▽

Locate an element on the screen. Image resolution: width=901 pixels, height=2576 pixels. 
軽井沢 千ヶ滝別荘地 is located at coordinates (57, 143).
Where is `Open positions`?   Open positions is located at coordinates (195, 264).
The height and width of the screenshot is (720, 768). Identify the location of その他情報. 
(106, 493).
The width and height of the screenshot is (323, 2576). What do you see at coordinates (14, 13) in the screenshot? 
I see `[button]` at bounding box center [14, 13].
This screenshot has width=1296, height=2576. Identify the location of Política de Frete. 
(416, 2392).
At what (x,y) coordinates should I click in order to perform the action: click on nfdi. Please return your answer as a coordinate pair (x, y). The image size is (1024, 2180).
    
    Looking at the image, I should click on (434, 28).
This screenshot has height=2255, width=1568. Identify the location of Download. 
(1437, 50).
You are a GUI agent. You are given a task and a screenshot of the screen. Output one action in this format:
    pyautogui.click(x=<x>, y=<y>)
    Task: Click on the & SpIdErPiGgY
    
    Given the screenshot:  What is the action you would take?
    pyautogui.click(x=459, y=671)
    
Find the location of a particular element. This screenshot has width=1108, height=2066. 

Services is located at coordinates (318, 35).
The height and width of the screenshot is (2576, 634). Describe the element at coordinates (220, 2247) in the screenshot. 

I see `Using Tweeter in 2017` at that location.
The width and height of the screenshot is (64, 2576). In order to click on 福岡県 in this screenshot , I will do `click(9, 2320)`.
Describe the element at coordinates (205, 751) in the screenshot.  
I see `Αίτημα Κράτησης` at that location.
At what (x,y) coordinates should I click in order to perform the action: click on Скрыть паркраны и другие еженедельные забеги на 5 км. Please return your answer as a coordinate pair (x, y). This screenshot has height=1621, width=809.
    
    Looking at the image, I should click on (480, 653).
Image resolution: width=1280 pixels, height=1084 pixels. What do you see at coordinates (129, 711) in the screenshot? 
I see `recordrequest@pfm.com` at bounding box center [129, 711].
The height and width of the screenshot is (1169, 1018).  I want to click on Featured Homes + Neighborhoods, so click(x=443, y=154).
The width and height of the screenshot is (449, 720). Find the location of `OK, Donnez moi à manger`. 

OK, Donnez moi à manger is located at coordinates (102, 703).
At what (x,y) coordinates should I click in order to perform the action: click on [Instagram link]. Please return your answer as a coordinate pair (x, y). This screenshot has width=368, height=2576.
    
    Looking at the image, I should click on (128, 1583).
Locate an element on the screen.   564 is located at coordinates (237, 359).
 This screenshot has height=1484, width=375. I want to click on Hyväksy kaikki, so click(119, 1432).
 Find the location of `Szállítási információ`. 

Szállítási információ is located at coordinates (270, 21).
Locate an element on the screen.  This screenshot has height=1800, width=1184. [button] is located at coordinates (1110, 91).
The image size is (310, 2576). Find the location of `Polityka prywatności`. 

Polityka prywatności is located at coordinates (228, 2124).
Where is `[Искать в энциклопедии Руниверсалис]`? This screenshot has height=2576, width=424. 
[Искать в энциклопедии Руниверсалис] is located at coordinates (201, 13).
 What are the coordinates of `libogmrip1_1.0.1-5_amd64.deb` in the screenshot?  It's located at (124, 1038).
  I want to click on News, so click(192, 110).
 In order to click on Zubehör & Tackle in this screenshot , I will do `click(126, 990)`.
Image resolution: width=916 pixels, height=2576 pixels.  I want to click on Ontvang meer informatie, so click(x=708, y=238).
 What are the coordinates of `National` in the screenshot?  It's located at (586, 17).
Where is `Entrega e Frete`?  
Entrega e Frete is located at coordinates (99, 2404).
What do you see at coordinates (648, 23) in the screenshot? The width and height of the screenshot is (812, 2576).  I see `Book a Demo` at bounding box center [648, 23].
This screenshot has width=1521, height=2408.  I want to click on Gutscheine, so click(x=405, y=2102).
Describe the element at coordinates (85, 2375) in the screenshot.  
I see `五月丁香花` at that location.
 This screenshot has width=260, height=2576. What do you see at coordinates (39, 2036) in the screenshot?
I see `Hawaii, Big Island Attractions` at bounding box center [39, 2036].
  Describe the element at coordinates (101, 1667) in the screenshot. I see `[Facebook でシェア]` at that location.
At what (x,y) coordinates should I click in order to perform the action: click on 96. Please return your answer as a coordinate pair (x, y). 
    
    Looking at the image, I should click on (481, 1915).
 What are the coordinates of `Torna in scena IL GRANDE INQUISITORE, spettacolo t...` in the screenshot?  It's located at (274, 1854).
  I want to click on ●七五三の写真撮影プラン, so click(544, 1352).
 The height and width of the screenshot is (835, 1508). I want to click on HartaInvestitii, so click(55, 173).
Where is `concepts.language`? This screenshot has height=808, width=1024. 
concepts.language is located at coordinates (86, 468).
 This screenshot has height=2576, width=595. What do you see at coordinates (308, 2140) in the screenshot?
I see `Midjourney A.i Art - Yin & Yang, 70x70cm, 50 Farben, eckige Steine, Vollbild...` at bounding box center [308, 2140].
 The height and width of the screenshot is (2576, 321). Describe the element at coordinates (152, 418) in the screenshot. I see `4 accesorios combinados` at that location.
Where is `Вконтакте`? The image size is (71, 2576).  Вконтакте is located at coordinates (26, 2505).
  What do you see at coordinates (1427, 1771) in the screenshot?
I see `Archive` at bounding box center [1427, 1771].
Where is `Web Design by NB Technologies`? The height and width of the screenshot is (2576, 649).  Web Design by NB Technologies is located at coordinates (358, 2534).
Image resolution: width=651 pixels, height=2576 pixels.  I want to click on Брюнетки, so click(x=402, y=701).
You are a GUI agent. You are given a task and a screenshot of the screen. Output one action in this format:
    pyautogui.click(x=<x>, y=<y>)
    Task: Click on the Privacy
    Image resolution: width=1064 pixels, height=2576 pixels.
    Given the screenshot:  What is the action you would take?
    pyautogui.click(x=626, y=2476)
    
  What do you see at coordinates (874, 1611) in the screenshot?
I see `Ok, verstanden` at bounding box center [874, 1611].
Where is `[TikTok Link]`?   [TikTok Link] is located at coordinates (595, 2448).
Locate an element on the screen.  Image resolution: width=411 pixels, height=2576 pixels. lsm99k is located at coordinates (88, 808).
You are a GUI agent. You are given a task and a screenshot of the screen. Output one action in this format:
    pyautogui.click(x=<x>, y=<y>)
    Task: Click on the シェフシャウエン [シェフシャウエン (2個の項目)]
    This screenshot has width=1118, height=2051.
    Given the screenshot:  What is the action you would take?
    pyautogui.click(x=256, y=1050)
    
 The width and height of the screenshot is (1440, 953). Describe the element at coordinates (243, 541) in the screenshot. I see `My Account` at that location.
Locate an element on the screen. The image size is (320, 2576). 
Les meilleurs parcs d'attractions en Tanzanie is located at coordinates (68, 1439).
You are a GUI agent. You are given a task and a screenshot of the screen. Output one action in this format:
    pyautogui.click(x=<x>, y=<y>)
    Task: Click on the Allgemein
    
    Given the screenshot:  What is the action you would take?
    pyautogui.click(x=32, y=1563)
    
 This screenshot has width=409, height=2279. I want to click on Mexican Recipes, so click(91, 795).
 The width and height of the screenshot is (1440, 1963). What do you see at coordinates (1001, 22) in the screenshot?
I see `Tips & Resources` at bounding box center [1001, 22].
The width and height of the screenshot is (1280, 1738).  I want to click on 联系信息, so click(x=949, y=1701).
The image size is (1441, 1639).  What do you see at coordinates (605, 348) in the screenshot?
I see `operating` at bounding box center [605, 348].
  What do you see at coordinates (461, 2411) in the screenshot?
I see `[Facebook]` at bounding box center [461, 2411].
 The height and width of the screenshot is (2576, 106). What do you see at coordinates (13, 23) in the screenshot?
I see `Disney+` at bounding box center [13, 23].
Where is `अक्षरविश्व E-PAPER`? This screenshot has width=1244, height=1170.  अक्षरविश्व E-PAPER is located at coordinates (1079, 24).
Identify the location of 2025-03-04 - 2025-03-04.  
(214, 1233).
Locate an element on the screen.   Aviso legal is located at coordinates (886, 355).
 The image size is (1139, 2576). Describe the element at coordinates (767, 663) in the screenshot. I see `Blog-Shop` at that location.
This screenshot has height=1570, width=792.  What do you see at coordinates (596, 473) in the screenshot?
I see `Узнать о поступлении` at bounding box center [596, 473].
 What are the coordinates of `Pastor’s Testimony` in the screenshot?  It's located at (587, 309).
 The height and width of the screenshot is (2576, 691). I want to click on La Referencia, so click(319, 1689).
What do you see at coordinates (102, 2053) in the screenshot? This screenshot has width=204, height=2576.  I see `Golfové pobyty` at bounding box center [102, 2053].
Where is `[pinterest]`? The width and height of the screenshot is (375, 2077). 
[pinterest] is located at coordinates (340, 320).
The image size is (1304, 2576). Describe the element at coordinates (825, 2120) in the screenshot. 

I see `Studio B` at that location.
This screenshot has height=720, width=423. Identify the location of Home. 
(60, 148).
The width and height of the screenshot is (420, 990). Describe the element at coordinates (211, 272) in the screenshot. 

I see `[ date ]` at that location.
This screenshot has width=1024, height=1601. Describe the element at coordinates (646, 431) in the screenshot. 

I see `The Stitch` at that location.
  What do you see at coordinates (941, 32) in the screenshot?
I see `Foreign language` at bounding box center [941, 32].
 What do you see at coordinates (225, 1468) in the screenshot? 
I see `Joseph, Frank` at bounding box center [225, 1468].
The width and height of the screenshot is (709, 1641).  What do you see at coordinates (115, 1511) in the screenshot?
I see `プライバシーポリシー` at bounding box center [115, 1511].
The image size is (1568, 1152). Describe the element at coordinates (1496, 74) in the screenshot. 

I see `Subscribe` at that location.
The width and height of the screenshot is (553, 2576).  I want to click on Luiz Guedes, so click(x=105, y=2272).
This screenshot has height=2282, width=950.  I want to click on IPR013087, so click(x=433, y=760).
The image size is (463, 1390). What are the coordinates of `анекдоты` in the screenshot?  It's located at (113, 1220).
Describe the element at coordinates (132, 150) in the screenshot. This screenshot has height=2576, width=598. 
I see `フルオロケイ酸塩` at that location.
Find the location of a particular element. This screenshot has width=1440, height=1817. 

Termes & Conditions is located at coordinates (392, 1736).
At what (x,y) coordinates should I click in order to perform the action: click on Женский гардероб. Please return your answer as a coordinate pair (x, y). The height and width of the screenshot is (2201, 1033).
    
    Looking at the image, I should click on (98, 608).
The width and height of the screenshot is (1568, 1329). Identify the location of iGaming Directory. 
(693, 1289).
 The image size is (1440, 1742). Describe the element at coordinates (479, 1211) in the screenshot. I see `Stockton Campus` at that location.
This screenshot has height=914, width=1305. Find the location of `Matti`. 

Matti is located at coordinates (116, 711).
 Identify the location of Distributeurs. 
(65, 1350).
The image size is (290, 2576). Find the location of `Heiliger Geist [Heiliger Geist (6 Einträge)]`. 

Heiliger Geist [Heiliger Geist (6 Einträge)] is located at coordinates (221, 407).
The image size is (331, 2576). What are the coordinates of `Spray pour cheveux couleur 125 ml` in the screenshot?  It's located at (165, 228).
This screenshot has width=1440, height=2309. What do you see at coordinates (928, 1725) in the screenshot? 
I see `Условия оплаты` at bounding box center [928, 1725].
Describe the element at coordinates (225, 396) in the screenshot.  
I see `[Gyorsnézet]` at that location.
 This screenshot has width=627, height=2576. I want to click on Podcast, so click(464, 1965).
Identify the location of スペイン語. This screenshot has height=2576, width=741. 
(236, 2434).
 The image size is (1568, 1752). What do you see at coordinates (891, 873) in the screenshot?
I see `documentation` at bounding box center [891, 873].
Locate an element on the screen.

△

> **TASK OBJECTIVE**: The response must consist solely of the lines from the one with "Identify the location of Distributeurs." through the end of the listing above, copied exactly; please include the first and the last.

> **OUTPUT FOR THIS TASK**:
 Identify the location of Distributeurs. 
(65, 1350).
The image size is (290, 2576). Find the location of `Heiliger Geist [Heiliger Geist (6 Einträge)]`. 

Heiliger Geist [Heiliger Geist (6 Einträge)] is located at coordinates (221, 407).
The image size is (331, 2576). What are the coordinates of `Spray pour cheveux couleur 125 ml` in the screenshot?  It's located at (165, 228).
This screenshot has width=1440, height=2309. What do you see at coordinates (928, 1725) in the screenshot? 
I see `Условия оплаты` at bounding box center [928, 1725].
Describe the element at coordinates (225, 396) in the screenshot.  
I see `[Gyorsnézet]` at that location.
 This screenshot has width=627, height=2576. I want to click on Podcast, so click(464, 1965).
Identify the location of スペイン語. This screenshot has height=2576, width=741. 
(236, 2434).
 The image size is (1568, 1752). What do you see at coordinates (891, 873) in the screenshot?
I see `documentation` at bounding box center [891, 873].
Locate an element on the screen.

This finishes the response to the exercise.